Work instructions »
Return, word for word, the line that contains "dispositions pour la" and every line after it through the end of the records.

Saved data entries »
.....

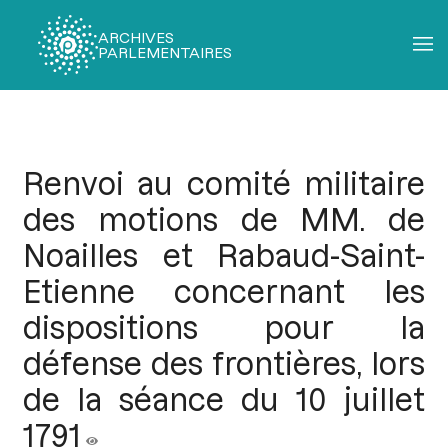
ARCHIVES
PARLEMENTAIRES
Fil
d'Ariane
Renvoi au comité militaire
des motions de MM. de
Noailles et Rabaud-Saint-
Etienne concernant les
dispositions pour la
défense des frontières, lors
de la séance du 10 juillet
1791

.....

Exercise solution »
dispositions pour la
défense des frontières, lors
de la séance du 10 juillet
1791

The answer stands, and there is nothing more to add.